Wie hat Ihre Partei darauf reagiert, daß Sie sich mit Grass solidarisieren? Es gibt in ihr ja auch bedingungslose Anhänger Israels, die ähnlich faktenfrei argumentieren wie die erwähnten Medien. Stichwort: Bundesarbeitskreis »Shalom« ...
Alle Reaktionen, die mich bisher aus der Partei erreicht haben, klangen so, als sei man ganz zufrieden damit. Es wird immer wieder unterstrichen, daß ich drei Punkte angesprochen habe.
Erstens: Kein Krieg gegen den Iran, das wäre nämlich eine Katastrophe für den ganzen Nahen Osten. Zweitens: Von wem gingen denn bisher die Kriegsdrohungen aus?
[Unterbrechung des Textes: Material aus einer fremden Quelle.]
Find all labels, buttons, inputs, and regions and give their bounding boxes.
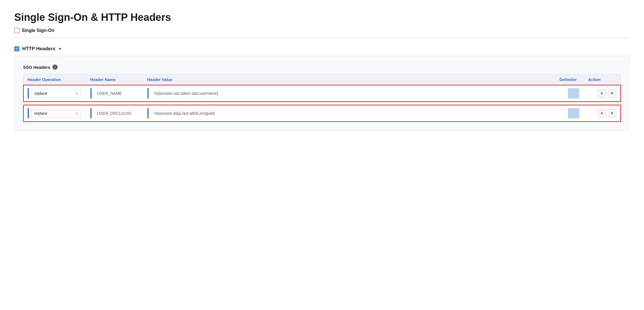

Das war doch wohl die israelische Militär- und Staatsführung. Drittens: Wer, wie die deutsche Bundesregierung, in einer solchen Situation auch noch atomwaffenfähige U-Boote an Israel liefert, macht sich mitschuldig.
Die Reaktionen aus meiner Partei bestärken mich darin, daß sie sehr einheitlich und mit Courage gegen jede Art Krieg auftritt. Ich bin daher sehr zuversichtlich, daß bei den diesjährigen Ostermärschen viele meiner Genossinnen und Genossen dabei sind.